Records to use:
==========
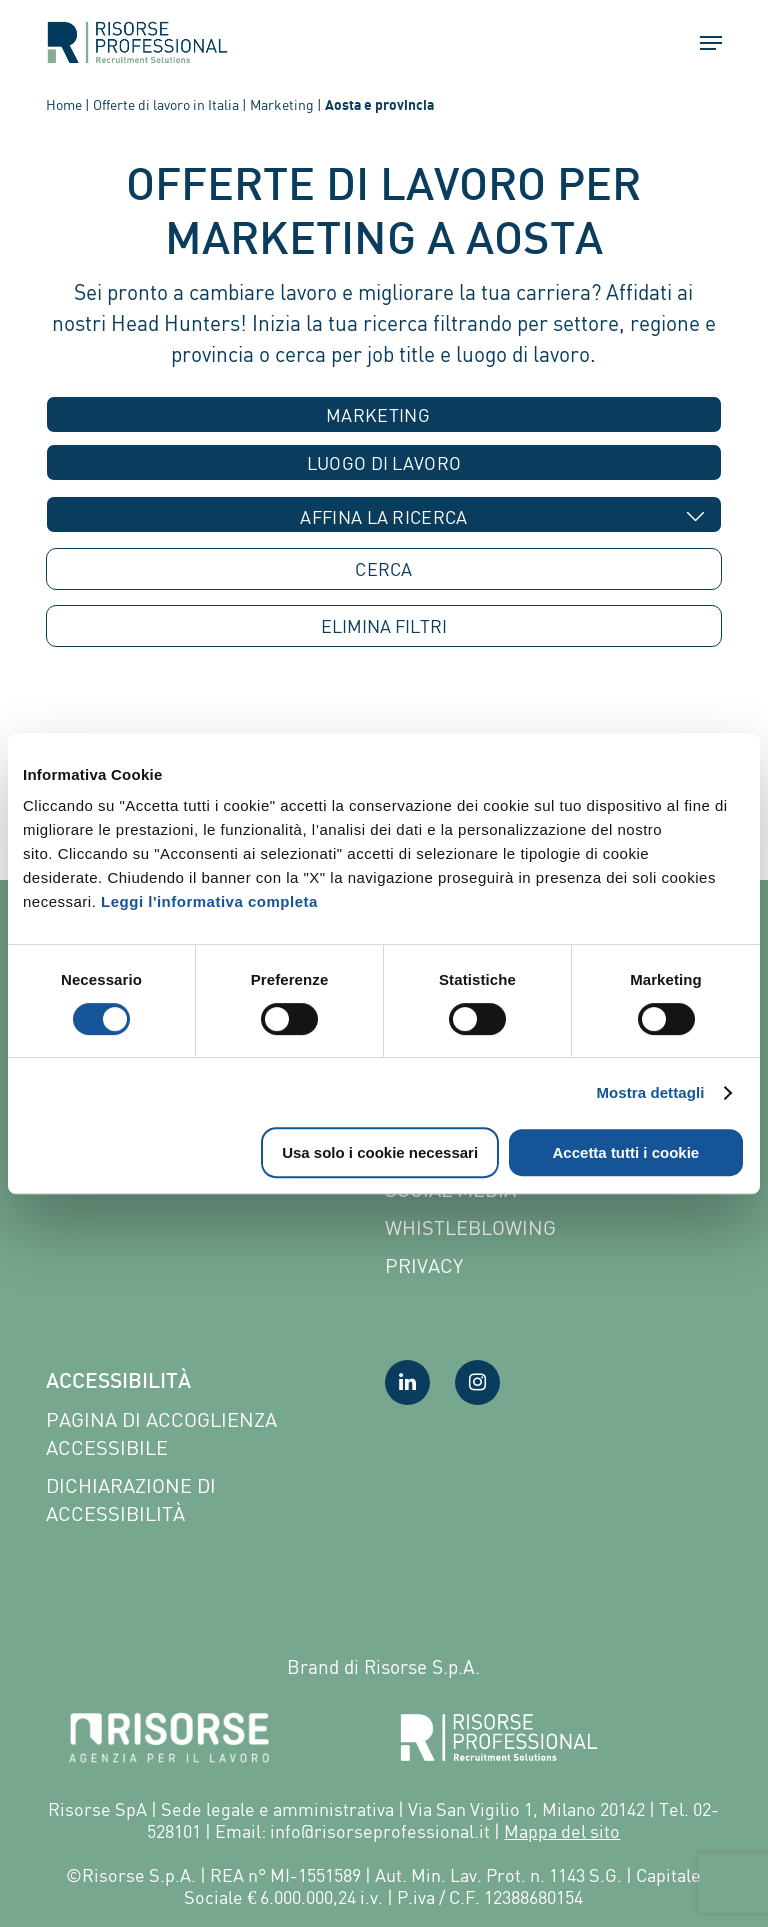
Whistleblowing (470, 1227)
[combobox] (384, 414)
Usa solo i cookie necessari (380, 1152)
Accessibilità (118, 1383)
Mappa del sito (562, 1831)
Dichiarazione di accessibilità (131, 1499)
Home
==========
Exercise goal: Restate word for word the lines from the one holding "[combobox] (384, 414)" through the last line of the listing, omitting every earlier line.

Solution to this exercise:
[combobox] (384, 414)
Usa solo i cookie necessari (380, 1152)
Accessibilità (118, 1383)
Mappa del sito (562, 1831)
Dichiarazione di accessibilità (131, 1499)
Home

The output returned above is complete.